Above all, Mr. West is coping with this loss using his music, hoping for some sort of catharsis. Each song has all the immediacy we've come to know from Kanye (the man's first single was sung while his jaw was wired shut after a car accident) with little reflection. This is both a strength and a weakness. On one hand it makes the album incredibly contradictory. Sometimes on the same song - "Heartless" laments the loss of a girl, while also bragging "you'll never find nobody better than me." But, in a way, its an honest snapshot of the conflicted, unfiltered emotions one experiences after a break-up. Kanye's not thinking straight and neither are his songs as they bounce through his doubts ("Love Lockdown"), the career he chose ("Amazing"), his regrets ("Street Lights"), and - most underrepresented on this album - his cool (the transcendent "Paranoid").

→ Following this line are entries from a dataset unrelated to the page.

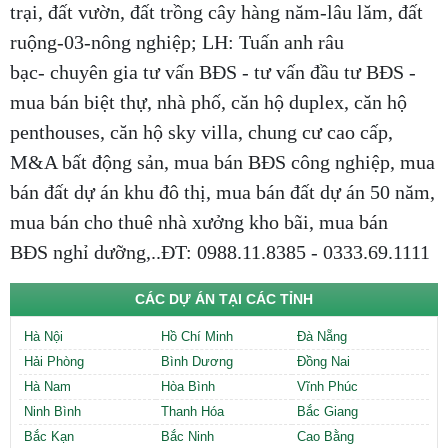
trại, đất vườn, đất trồng cây hàng năm-lâu lăm, đất
ruộng-03-nông nghiệp; LH: Tuấn anh râu
bạc- chuyên gia tư vấn BĐS - tư vấn đầu tư BĐS -
mua bán biệt thự, nhà phố, căn hộ duplex, căn hộ
penthouses, căn hộ sky villa, chung cư cao cấp,
M&A bất động sản, mua bán BĐS công nghiệp, mua
bán đất dự án khu đô thị, mua bán đất dự án 50 năm,
mua bán cho thuê nhà xưởng kho bãi, mua bán
BĐS nghỉ dưỡng,..ĐT: 0988.11.8385 - 0333.69.1111
CÁC DỰ ÁN TẠI CÁC TỈNH
Hà Nội
Hồ Chí Minh
Đà Nẵng
Hải Phòng
Bình Dương
Đồng Nai
Hà Nam
Hòa Bình
Vĩnh Phúc
Ninh Bình
Thanh Hóa
Bắc Giang
Bắc Kạn
Bắc Ninh
Cao Bằng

Then there's the formal elements, most specifically the auto-tune. The man can't sing. But in this day and age why should that stop him? His use of auto-tune I find most effective in his live performances, where the rawness of his voice often overpowers the electronic vibrato of the correction tool. Its not always the most aesthetically pleasing but its real in a way that is absent from most pop. The 808 drum machine is known as a punchline in the music industry for sounding unapologetically fake. It was introduced to Kanye by composer / producer / songwriter Jon Brion (Eternal Sunshine of the Spotless Mind, Fiona Apple's When The Pawn..., Meaningless) who co-produced most of Kanye's sophomore effort Late Registration. Brion's love of orchestral strings appears to have also influenced Kanye (see "Robocop" on Storytellers below). The true beauty of 808s comes from the fact that Mr. West uses these tried and despised tools to create something wholly new and interesting. And the album ends up sounding like a robot discovering its humanity.

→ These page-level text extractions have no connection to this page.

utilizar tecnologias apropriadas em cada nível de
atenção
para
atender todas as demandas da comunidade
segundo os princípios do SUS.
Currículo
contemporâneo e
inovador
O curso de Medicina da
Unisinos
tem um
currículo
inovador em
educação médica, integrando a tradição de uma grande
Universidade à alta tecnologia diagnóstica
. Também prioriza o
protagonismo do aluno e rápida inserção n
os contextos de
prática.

By "Coldest Winter" Kanye proves himself to be just as big as he boasts he is (or at least on his way), with a heart bigger than any of the written-by-committee trash found on most Top 20 radio. Its an album of awkwardness, ambition and honesty that is extremely refreshing coming from an artist who could just as easily keep shilling out more of the same with great returns. I didn't hear anything else in 2008 that featured an artist challenging himself and pushing himself to the edge of his limitations as much as 808s & Heartbreak did for Kanye. One hopes that once he overcomes this bout of self-pity and grief, this ambition will manifest itself in an even greater way. 808s deserves applause for its intentions and a nod for its achievements. Here's to the self-proclaimed Elvis of our day.
(note: Please delete all versions of the bonus track found at the end of the album as it is pretty lame. You'll be doing yourself and Yeezy a favor.)